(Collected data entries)
== Segment start ==

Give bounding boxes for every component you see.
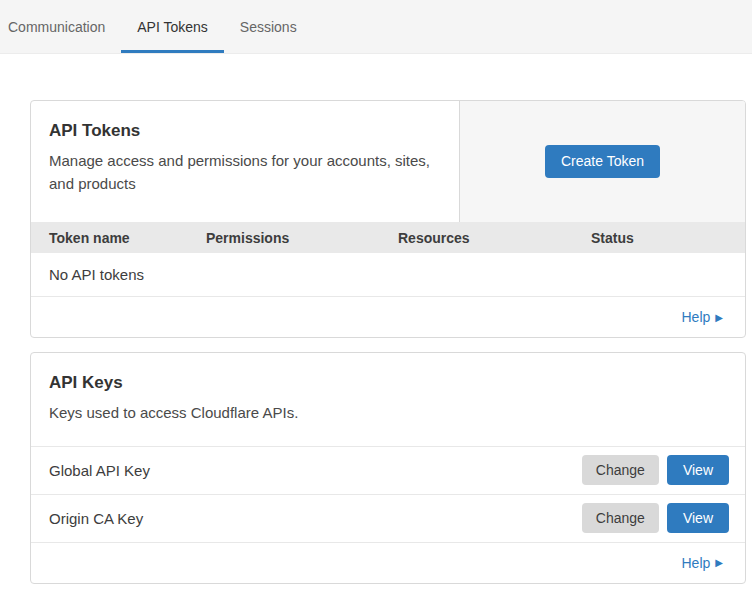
api-tokens-description: Manage access and permissions for your a…	[49, 150, 441, 195]
change-global-api-key-button[interactable]: Change	[582, 455, 659, 485]
help-arrow-icon: ▶	[715, 557, 723, 568]
tab-communication[interactable]: Communication	[8, 0, 121, 53]
tab-sessions[interactable]: Sessions	[224, 0, 313, 53]
api-keys-card-header: API Keys Keys used to access Cloudflare …	[31, 353, 745, 447]
api-tokens-card-header-actions: Create Token	[460, 101, 745, 222]
token-table-header-token-name: Token name	[49, 230, 206, 246]
create-token-button[interactable]: Create Token	[545, 145, 660, 177]
token-table-header-row: Token name Permissions Resources Status	[31, 222, 745, 253]
view-origin-ca-key-button[interactable]: View	[667, 503, 729, 533]
change-origin-ca-key-button[interactable]: Change	[582, 503, 659, 533]
help-arrow-icon: ▶	[715, 312, 723, 323]
token-table-empty-row: No API tokens	[31, 253, 745, 297]
api-tokens-card-header: API Tokens Manage access and permissions…	[31, 101, 745, 222]
empty-tokens-message: No API tokens	[49, 266, 144, 283]
view-global-api-key-button[interactable]: View	[667, 455, 729, 485]
help-link-label: Help	[682, 555, 711, 571]
api-tokens-title: API Tokens	[49, 121, 441, 141]
api-keys-help-row: Help ▶	[31, 543, 745, 583]
tab-api-tokens[interactable]: API Tokens	[121, 0, 224, 53]
api-key-label-origin-ca: Origin CA Key	[49, 510, 143, 527]
api-keys-help-link[interactable]: Help ▶	[682, 555, 724, 571]
token-table-header-status: Status	[591, 230, 745, 246]
api-tokens-help-row: Help ▶	[31, 297, 745, 337]
main-content: API Tokens Manage access and permissions…	[0, 54, 752, 584]
api-key-actions-origin-ca: Change View	[582, 503, 729, 533]
api-key-label-global: Global API Key	[49, 462, 150, 479]
help-link-label: Help	[682, 309, 711, 325]
api-tokens-help-link[interactable]: Help ▶	[682, 309, 724, 325]
api-keys-title: API Keys	[49, 373, 727, 393]
api-keys-card: API Keys Keys used to access Cloudflare …	[30, 352, 746, 584]
api-key-actions-global: Change View	[582, 455, 729, 485]
api-key-row-origin-ca: Origin CA Key Change View	[31, 495, 745, 543]
token-table-header-resources: Resources	[398, 230, 591, 246]
tab-bar: Communication API Tokens Sessions	[0, 0, 752, 54]
api-key-row-global: Global API Key Change View	[31, 447, 745, 495]
api-tokens-card-header-text: API Tokens Manage access and permissions…	[31, 101, 460, 222]
api-keys-description: Keys used to access Cloudflare APIs.	[49, 402, 727, 425]
token-table-header-permissions: Permissions	[206, 230, 398, 246]
api-tokens-card: API Tokens Manage access and permissions…	[30, 100, 746, 338]
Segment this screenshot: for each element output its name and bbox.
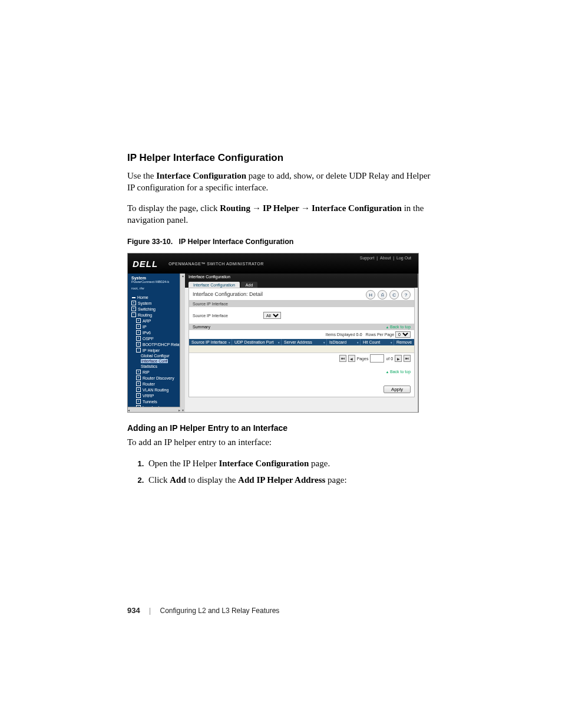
sidebar-device: PowerConnect M8024-k — [128, 280, 185, 286]
support-link[interactable]: Support — [359, 256, 376, 260]
pager-first[interactable]: ⏮ — [339, 355, 346, 362]
nav-switching[interactable]: +Switching — [128, 306, 180, 312]
nav-vlan-routing[interactable]: +VLAN Routing — [128, 387, 180, 393]
logout-link[interactable]: Log Out — [395, 256, 412, 260]
sidebar-system-label: System — [128, 276, 185, 280]
about-link[interactable]: About — [379, 256, 392, 260]
col-label: Hit Count — [363, 340, 380, 344]
nav-router[interactable]: +Router — [128, 381, 180, 387]
text: Open the IP Helper — [148, 459, 219, 468]
intro-paragraph-3: To add an IP helper entry to an interfac… — [127, 436, 435, 448]
arrow-icon: → — [299, 203, 312, 213]
back-to-top-link[interactable]: Back to top — [385, 325, 411, 329]
nav-system[interactable]: +System — [128, 300, 180, 306]
bold-term: Interface Configuration — [156, 171, 246, 180]
intro-paragraph-2: To display the page, click Routing→IP He… — [127, 202, 435, 226]
expand-icon[interactable]: + — [131, 301, 136, 305]
pager-prev[interactable]: ◀ — [348, 355, 355, 362]
nav-home[interactable]: Home — [128, 295, 180, 300]
text: page. — [309, 459, 330, 468]
apply-button[interactable]: Apply — [384, 386, 411, 393]
help-icon[interactable]: ? — [401, 290, 411, 299]
expand-icon[interactable]: + — [136, 381, 141, 386]
back-to-top-link[interactable]: Back to top — [385, 370, 411, 374]
nav-label: Routing — [138, 313, 152, 317]
text: to display the — [186, 475, 238, 485]
back-to-top-row: Back to top — [189, 364, 414, 377]
nav-ip[interactable]: +IP — [128, 324, 180, 330]
expand-icon[interactable]: + — [136, 330, 141, 335]
items-displayed-row: Items Displayed 0-0 Rows Per Page 0 — [189, 330, 414, 339]
save-icon[interactable]: H — [366, 290, 375, 299]
nav-label: IP — [143, 325, 147, 329]
scroll-down-icon[interactable]: ▾ — [182, 408, 184, 412]
text: To display the page, click — [127, 203, 220, 213]
nav-ipv6[interactable]: +IPv6 — [128, 330, 180, 335]
tab-detail[interactable]: Interface Configuration — [189, 282, 240, 288]
expand-icon[interactable]: + — [136, 393, 141, 398]
nav-statistics[interactable]: Statistics — [128, 364, 180, 369]
nav-arp[interactable]: +ARP — [128, 318, 180, 324]
nav-globalcfg[interactable]: Global Configur — [128, 353, 180, 358]
col-udp-port[interactable]: UDP Destination Port▾ — [232, 339, 282, 345]
pager-last[interactable]: ⏭ — [404, 355, 411, 362]
nav-rip[interactable]: +RIP — [128, 369, 180, 375]
expand-icon[interactable]: + — [136, 342, 141, 347]
product-name: OPENMANAGE™ SWITCH ADMINISTRATOR — [168, 262, 264, 266]
col-server-address[interactable]: Server Address▾ — [282, 339, 327, 345]
nav-label: Global Configur — [141, 354, 170, 358]
section-title: IP Helper Interface Configuration — [127, 152, 435, 164]
expand-icon[interactable]: + — [136, 336, 141, 341]
col-hit-count[interactable]: Hit Count▾ — [361, 339, 394, 345]
expand-icon[interactable]: + — [136, 370, 141, 374]
tab-add[interactable]: Add — [241, 282, 257, 288]
sidebar-hscrollbar[interactable]: ◂▸ — [128, 407, 180, 412]
pager-of-label: of 0 — [386, 357, 393, 361]
col-label: Source IP Interface — [191, 340, 227, 344]
nav-tunnels[interactable]: +Tunnels — [128, 398, 180, 404]
collapse-icon[interactable]: - — [136, 348, 141, 353]
col-isdiscard[interactable]: IsDiscard▾ — [327, 339, 361, 345]
nav-ospf[interactable]: +OSPF — [128, 335, 180, 341]
pager-next[interactable]: ▶ — [395, 355, 402, 362]
expand-icon[interactable]: + — [136, 318, 141, 323]
nav-iphelper[interactable]: -IP Helper — [128, 347, 180, 353]
sidebar-user: root, r/w — [128, 286, 185, 293]
nav-label: IPv6 — [143, 331, 151, 335]
nav-label: RIP — [143, 370, 150, 374]
nav-ifacecfg[interactable]: Interface Conf — [128, 358, 180, 364]
refresh-icon[interactable]: C — [389, 290, 399, 299]
nav-vrrp[interactable]: +VRRP — [128, 393, 180, 398]
nav-label: VRRP — [143, 394, 154, 398]
scroll-right-icon[interactable]: ▸ — [178, 408, 180, 412]
section-source-ip: Source IP Interface — [189, 301, 414, 307]
expand-icon[interactable]: + — [136, 399, 141, 404]
scroll-left-icon[interactable]: ◂ — [128, 408, 130, 412]
expand-icon[interactable]: + — [136, 375, 141, 380]
print-icon[interactable]: ⎙ — [378, 290, 387, 299]
nav-label: Switching — [138, 307, 156, 311]
sidebar-vscrollbar[interactable]: ▴▾ — [180, 274, 185, 412]
page-title: Interface Configuration: Detail — [193, 291, 263, 297]
bold-term: Add IP Helper Address — [238, 475, 325, 485]
nav-tree: Home +System +Switching -Routing +ARP +I… — [128, 295, 185, 410]
collapse-icon[interactable]: - — [131, 312, 136, 317]
apply-row: Apply — [189, 377, 414, 397]
breadcrumb-bar: Interface Configuration Interface Config… — [185, 274, 418, 288]
expand-icon[interactable]: + — [136, 324, 141, 329]
section-body: Source IP Interface All — [189, 307, 414, 324]
nav-router-discovery[interactable]: +Router Discovery — [128, 375, 180, 381]
col-source-ip[interactable]: Source IP Interface▾ — [189, 339, 232, 345]
expand-icon[interactable]: + — [136, 387, 141, 392]
nav-routing[interactable]: -Routing — [128, 312, 180, 318]
scroll-up-icon[interactable]: ▴ — [182, 274, 184, 278]
pager-page-input[interactable] — [370, 354, 384, 363]
select-source-ip[interactable]: All — [263, 312, 281, 319]
summary-label: Summary — [193, 325, 210, 329]
expand-icon[interactable]: + — [131, 307, 136, 311]
nav-bootp[interactable]: +BOOTP/DHCP Relay — [128, 341, 180, 347]
sort-icon: ▾ — [229, 341, 230, 344]
content-vscrollbar[interactable]: ▴ — [418, 274, 419, 412]
rows-per-page-select[interactable]: 0 — [395, 331, 411, 338]
intro-paragraph-1: Use the Interface Configuration page to … — [127, 170, 435, 194]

== Segment end ==

* AIM OF THE EXERCISE:
Where a line above holds the string "Home", copy that line.

* RESULT FOR THIS EXERCISE:
nav-home[interactable]: Home — [128, 295, 180, 300]
nav-tree: Home +System +Switching -Routing +ARP +I… — [128, 295, 185, 410]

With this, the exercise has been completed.